I asked them a single question.
“How have you experienced God?”
Many students did not feel comfortable answering, while others elaborated on the exact moment when God became real to them. Despite differences in belief, sect, and even overall religion, one by one, students explained how they view “higher powers.”
In the middle of the expected self-discovery occurring during the college years, many students on campus question their spirituality, and begin to create their own definitions and perceptions of God, in order to come to terms with the concept of faith.
[cross01] Elise Wagner, a history graduate student, is a practicing Christian Scientist who, unlike many others, unabashedly spoke about experiencing God.
“My father is a news photographer,” she began. “He was recently in a plane, taking pictures of Mt. Saint Helens erupting. The plane got too close, and ash was sucked into the plane’s carbonator. The plane stalled and dropped thousands of feet. My father and the pilot could do nothing humanly, but they could know Truth, and they did,” she continued. Just before it needed to land, the plane resumed, and everyone went home safely that evening. Some would say it was just a coincidence, but so many personal experiences lead me to believe it was God.”
The believers did not end with Elise. Robert Feisel, MSU alumnus, was raised Catholic but no longer belongs to a particular religious organization.
“I see God as being everything and everywhere, which implies that you and I are not only reflections but actually a part of God,” Feisel said. [symbols]
Like Feisel, Yasmin Osati has also strayed from the strict beliefs of her religion. The pre-med sophomore and Muslim clarified that although she doesn’t “look down on organized religion,” she feels that it just does not reach her on a personal level.
“Muslims are supposed to pray five times a day in Arabic,” she explained. “For a year, I did this, even though I do not know Arabic. It didn’t connect with me, so I began to pray in my own way.
“I see God as a very personal thing. I am more spiritual than religious. I ask God for help, and I am helped. As human beings we have a need to think of a higher power,” she said.
Osati also said she believes in God partly because of a near-tragedy that occurred within her family.

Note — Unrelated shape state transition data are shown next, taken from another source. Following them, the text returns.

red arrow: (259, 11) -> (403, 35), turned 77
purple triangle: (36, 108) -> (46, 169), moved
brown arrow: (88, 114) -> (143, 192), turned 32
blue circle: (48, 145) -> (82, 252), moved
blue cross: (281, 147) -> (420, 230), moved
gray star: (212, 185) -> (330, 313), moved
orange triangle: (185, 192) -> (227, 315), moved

“My dad had a heart attack last year and almost died,” she said. “He pulled through, and it now perfectly fine. This is a miracle. In situations where everything can fall apart, but it ends up okay—that is a higher power. There are certain things that you just can’t explain,” she said.

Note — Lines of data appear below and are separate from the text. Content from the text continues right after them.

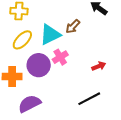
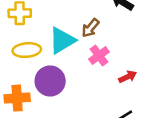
yellow ellipse: (22, 40) -> (27, 50), turned 45
pink cross: (60, 57) -> (99, 55), moved

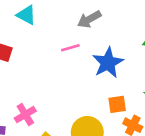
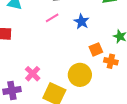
blue star: (108, 63) -> (82, 22), size x0.7

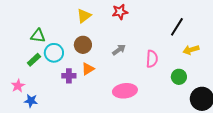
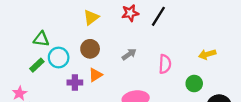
black line: (177, 27) -> (158, 16), moved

Since church and state are supposed to be separate in our democracy, many people affiliate God with something personal, not something sanctioned or required. Though the answers from MSU’s students varied in length and content, not a single person felt their words described the presence of God just right.
“A relationship with God transcends human explanation,” Wagner said. “It’s a relationship more pure and true than with even the closest of friends or family.”